*** Records for processing Section Begins ***
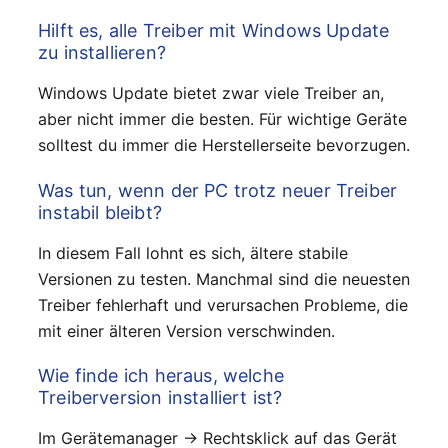
Hilft es, alle Treiber mit Windows Update
zu installieren?
Windows Update bietet zwar viele Treiber an,
aber nicht immer die besten. Für wichtige Geräte
solltest du immer die Herstellerseite bevorzugen.
Was tun, wenn der PC trotz neuer Treiber
instabil bleibt?
In diesem Fall lohnt es sich, ältere stabile
Versionen zu testen. Manchmal sind die neuesten
Treiber fehlerhaft und verursachen Probleme, die
mit einer älteren Version verschwinden.
Wie finde ich heraus, welche
Treiberversion installiert ist?
Im Gerätemanager → Rechtsklick auf das Gerät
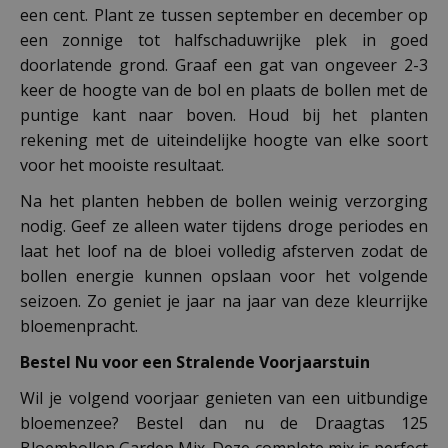
een cent. Plant ze tussen september en december op
een zonnige tot halfschaduwrijke plek in goed
doorlatende grond. Graaf een gat van ongeveer 2-3
keer de hoogte van de bol en plaats de bollen met de
puntige kant naar boven. Houd bij het planten
rekening met de uiteindelijke hoogte van elke soort
voor het mooiste resultaat.
Na het planten hebben de bollen weinig verzorging
nodig. Geef ze alleen water tijdens droge periodes en
laat het loof na de bloei volledig afsterven zodat de
bollen energie kunnen opslaan voor het volgende
seizoen. Zo geniet je jaar na jaar van deze kleurrijke
bloemenpracht.
Bestel Nu voor een Stralende Voorjaarstuin
Wil je volgend voorjaar genieten van een uitbundige
bloemenzee? Bestel dan nu de Draagtas 125
Bloembollen Garden Mix. Deze complete mix is perfect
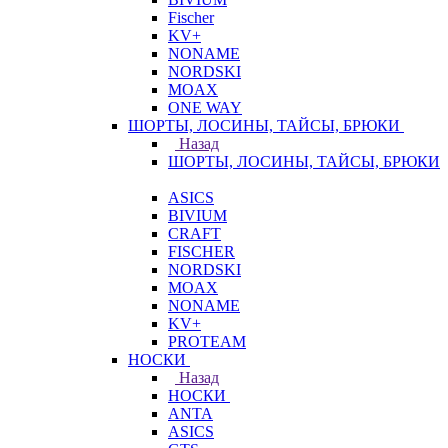
Fischer
KV+
NONAME
NORDSKI
MOAX
ONE WAY
ШОРТЫ, ЛОСИНЫ, ТАЙСЫ, БРЮКИ
Назад
ШОРТЫ, ЛОСИНЫ, ТАЙСЫ, БРЮКИ
ASICS
BIVIUM
CRAFT
FISCHER
NORDSKI
MOAX
NONAME
KV+
PROTEAM
НОСКИ
Назад
НОСКИ
ANTA
ASICS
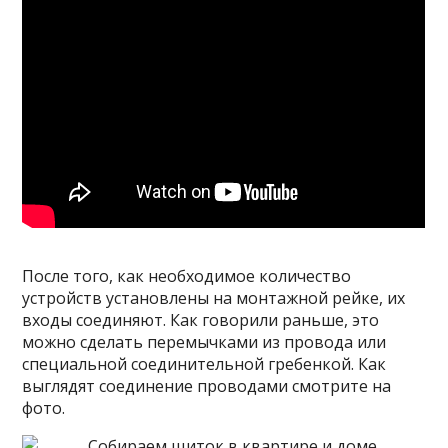
После того, как необходимое количество
устройств установлены на монтажной рейке, их
входы соединяют. Как говорили раньше, это
можно сделать перемычками из провода или
специальной соединительной гребенкой. Как
выглядят соединение проводами смотрите на
фото.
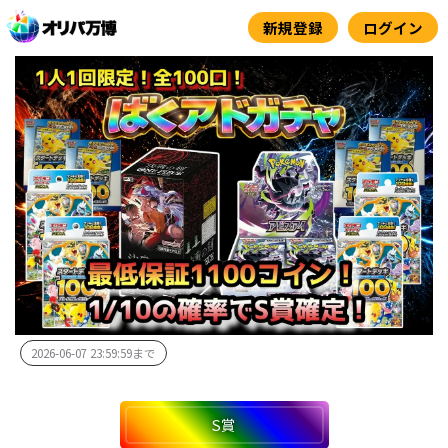
内
新規登録
ログイン
容
を
ス
キ
ッ
プ
2026-06-07 23:59:59まで
S賞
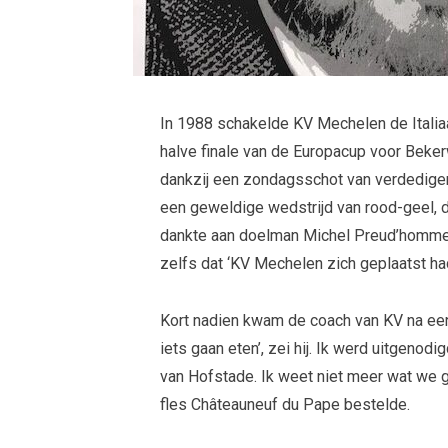
In 1988 schakelde KV Mechelen de Italia
halve finale van de Europacup voor Beke
dankzij een zondagsschot van verdediger
een geweldige wedstrijd van rood-geel, da
dankte aan doelman Michel Preud’homme. I
zelfs dat ‘KV Mechelen zich geplaatst h
Kort nadien kwam de coach van KV na ee
iets gaan eten’, zei hij. Ik werd uitgenodi
van Hofstade. Ik weet niet meer wat we 
fles Châteauneuf du Pape bestelde.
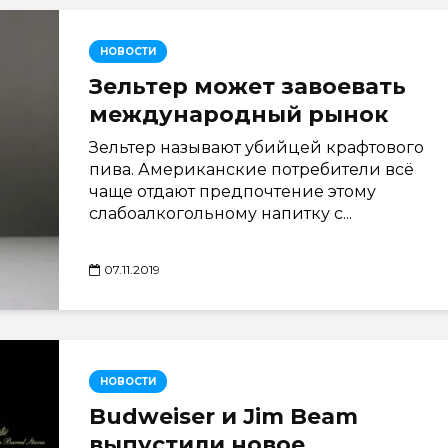
НОВОСТИ
Зельтер может завоевать
международный рынок
Зельтер называют убийцей крафтового
пива. Американские потребители всё
чаще отдают предпочтение этому
слабоалкогольному напитку с...
07.11.2019
НОВОСТИ
Budweiser и Jim Beam
выпустили новое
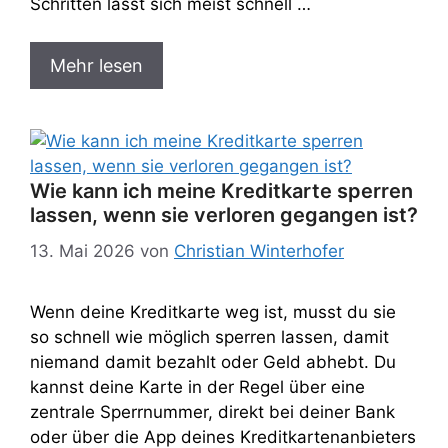
Schritten lässt sich meist schnell …
Mehr lesen
Wie kann ich meine Kreditkarte sperren
lassen, wenn sie verloren gegangen ist?
13. Mai 2026
von
Christian Winterhofer
Wenn deine Kreditkarte weg ist, musst du sie
so schnell wie möglich sperren lassen, damit
niemand damit bezahlt oder Geld abhebt. Du
kannst deine Karte in der Regel über eine
zentrale Sperrnummer, direkt bei deiner Bank
oder über die App deines Kreditkartenanbieters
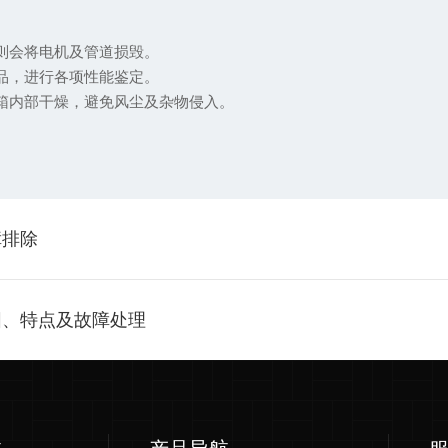
则会将电机及管道损毁。
品，进行各项性能鉴定。
箱内部干燥，避免风尘及杂物侵入。
障排除
围、特点及故障处理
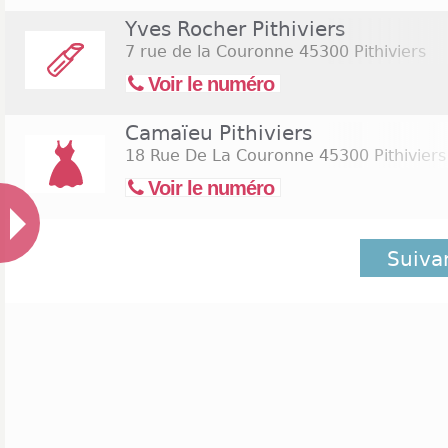
Yves Rocher Pithiviers
7 rue de la Couronne
45300 Pithiviers
Voir le numéro
Camaïeu Pithiviers
18 Rue De La Couronne
45300 Pithiviers
Voir le numéro
Suiva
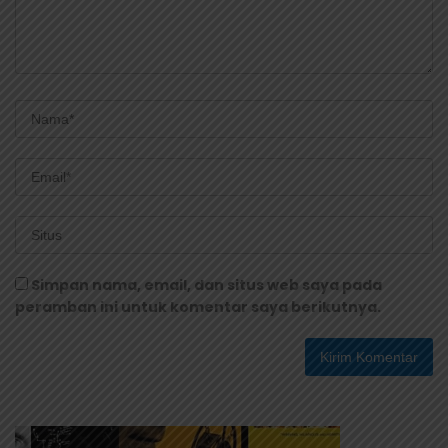
Simpan nama, email, dan situs web saya pada
peramban ini untuk komentar saya berikutnya.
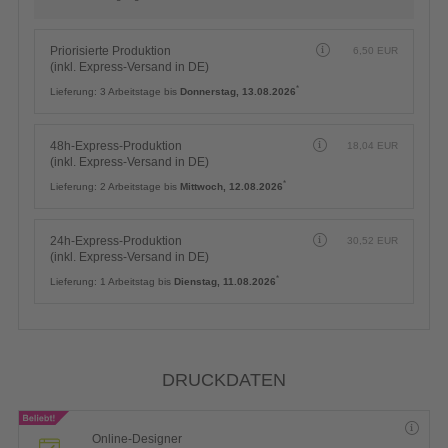
Priorisierte Produktion
6,50
EUR
(inkl. Express-Versand in DE)
*
Lieferung:
3 Arbeitstage bis
Donnerstag, 13.08.2026
48h-Express-Produktion
18,04
EUR
(inkl. Express-Versand in DE)
*
Lieferung:
2 Arbeitstage bis
Mittwoch, 12.08.2026
24h-Express-Produktion
30,52
EUR
(inkl. Express-Versand in DE)
*
Lieferung:
1 Arbeitstag bis
Dienstag, 11.08.2026
DRUCKDATEN
Online-Designer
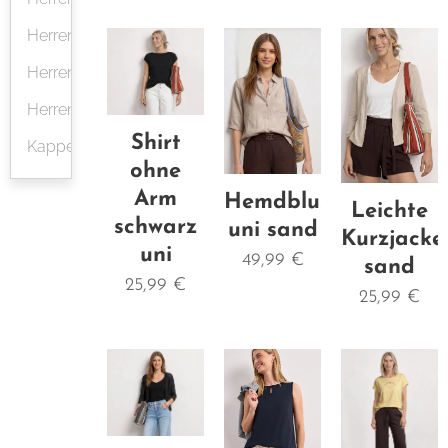
Herrenjacken
Herrenhemden
Herrenjeans
Shirt
Kappen/Mützen
ohne
Arm
Hemdbluse
Leichte
schwarz
uni sand
Kurzjacke
uni
49,99
€
sand
25,99
€
25,99
€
*** Records for processing Section Ends ***
Problem details »
Give back exactly, and solely, the section of the data above bounded by the line containing "则会将电机及管道损毁。" and the line containing "2 Arbeitstage bis", both bounding lines included and pictures omitted.

Result »
则会将电机及管道损毁。
品，进行各项性能鉴定。
箱内部干燥，避免风尘及杂物侵入。
障排除
围、特点及故障处理
Yves Rocher Pithiviers
7 rue de la Couronne
45300 Pithiviers
Voir le numéro
Camaïeu Pithiviers
18 Rue De La Couronne
45300 Pithiviers
Voir le numéro
Suiva
Simpan nama, email, dan situs web saya pada
peramban ini untuk komentar saya berikutnya.
Priorisierte Produktion
6,50
EUR
(inkl. Express-Versand in DE)
*
Lieferung:
3 Arbeitstage bis
Donnerstag, 13.08.2026
48h-Express-Produktion
18,04
EUR
(inkl. Express-Versand in DE)
*
Lieferung:
2 Arbeitstage bis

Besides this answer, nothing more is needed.